DARA | CIANJUR – Pelaku hubungan seks menyimpang, yakni laki-laki seks laki-laki (LSL) menjadi penyumbang tersebar Orang hidup dengan HIV/Aids (ODHA) di Kabupaten Cianjur, Jawa Barat. Hingga triwulan ketiga, jumlah ODHA baru di Tatar Santri itu sebanyak 94 orang.
“Hampir 40 persen pengidap HIV/Aids baru di Cianjur adalah para pelaku sek menyimpang, LSL,” kata Kepala Bidang Pencegahan dan Pengendalian Penyakit Dinkes Kabupaten Cianjur, dr Neneng Efa Fatimah, kepada wartawan, Jumat (13/9/2019).

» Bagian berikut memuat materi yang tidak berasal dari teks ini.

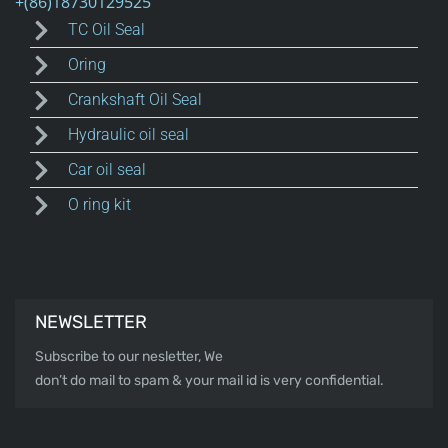
TC Oil Seal
Oring
Crankshaft Oil Seal
Hydraulic oil seal
Car oil seal
O ring kit
NEWSLETTER
Subscribe to our nesletter, We
don’t do mail to spam & your mail id is very confidential.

Selain LSL, lanjut Efa, penyumbang ODHA di Cianjur juga ada dari kalangan ibu rumah tangga, pekerja seks komersial, dan kelompok pelaku seks menyimpang lain. Menurut dia, angka ODHA baru tersebut kemungkinan akan terus bertambah, mengingat ada waktu tiga bulan lagi hingga akhir tahun untuk melakukan pemeriksaan dan pendampingan terhadap pengidap HIV/AID.

“Tahun ini, diperkirakan melebihi dari pendataan di 2018, dengan total 124 ODHA,” ujarnya.

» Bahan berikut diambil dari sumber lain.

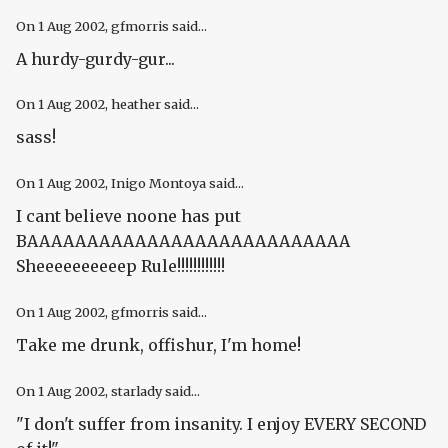
On
1 Aug 2002
, gfmorris said...
A hurdy-gurdy-gur...
On
1 Aug 2002
, heather said...
sass!
On
1 Aug 2002
, Inigo Montoya said...
I cant believe noone has put
BAAAAAAAAAAAAAAAAAAAAAAAAAAA
Sheeeeeeeeeep Rule!!!!!!!!!!!!
On
1 Aug 2002
, gfmorris said...
Take me drunk, offishur, I'm home!
On
1 Aug 2002
, starlady said...
"I don't suffer from insanity. I enjoy EVERY SECOND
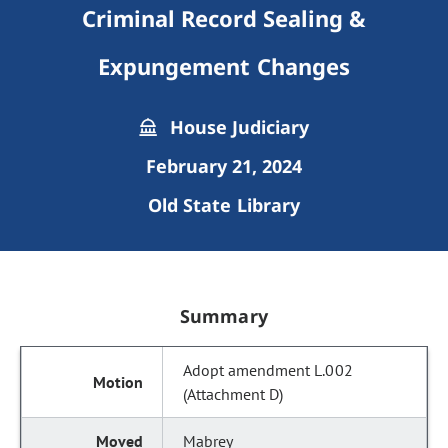
Criminal Record Sealing &
Expungement Changes
House Judiciary
February 21, 2024
Old State Library
Summary
Adopt amendment L.002
(Attachment D)
Mabrey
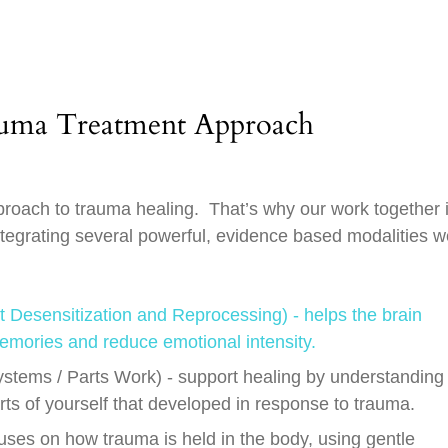
auma Treatment Approach
pproach to trauma healing. That’s why our work together 
ntegrating several powerful, evidence based modalities w
esensitization and Reprocessing) - helps the brain
emories and reduce emotional intensity.
ystems / Parts Work) - support healing by understanding
arts of yourself that developed in response to trauma.
ses on how trauma is held in the body, using gentle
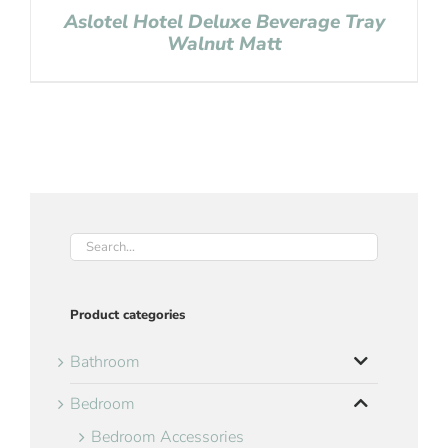
Aslotel Hotel Deluxe Beverage Tray
Walnut Matt
Product categories
Bathroom
Bedroom
Bedroom Accessories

Sementara itu, berdasarkan data yang dihimpun, pada 2017 tercatat ada 168 Orang Dengan HIV AIDS, 86 orang di antaranya pelaku seks menyimpang atau gay. Sedangkan, pendataan yang dilakukan sejak 2005 hingga 2016 tercatat 655 ODHA.
ODHA berdasarkan kelompok usia, lanjut Efa, berada pada rentang usia 30-45 tahun. Kemudian usia 20 hingga 30 tahun, dan usia remaja.

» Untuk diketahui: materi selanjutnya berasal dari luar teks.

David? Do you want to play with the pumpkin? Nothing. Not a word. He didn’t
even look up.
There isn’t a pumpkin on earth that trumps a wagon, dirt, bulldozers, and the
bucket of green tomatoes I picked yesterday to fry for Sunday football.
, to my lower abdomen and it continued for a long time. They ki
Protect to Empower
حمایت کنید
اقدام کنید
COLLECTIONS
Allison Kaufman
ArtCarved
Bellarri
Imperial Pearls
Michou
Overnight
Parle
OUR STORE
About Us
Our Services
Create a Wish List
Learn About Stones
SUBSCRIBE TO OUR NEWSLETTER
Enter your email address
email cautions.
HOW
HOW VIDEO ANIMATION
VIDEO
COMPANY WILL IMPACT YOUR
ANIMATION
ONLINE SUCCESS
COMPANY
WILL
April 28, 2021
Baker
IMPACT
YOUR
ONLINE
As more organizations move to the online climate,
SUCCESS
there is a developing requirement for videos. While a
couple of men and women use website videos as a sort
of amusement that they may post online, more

Terkait dugaan adanya ASN di lingkungan Pemkab Cianjur yang mengidap HIV/Aids, Efa mengaku tidak memiliki data dan pihaknya tidak mengklasifikasi data profesi. Namun dia mengakui jika kemungkinan ada ODHA di lingkungan ASN.
“Tapi berpotensi ada, karena tidak tidak menutup kemungkinan di lingkungan profesi lainnya pun ada, karena HIV/Aids ini tidak terpaku pada siapa dan apa profesinya,” kata dia.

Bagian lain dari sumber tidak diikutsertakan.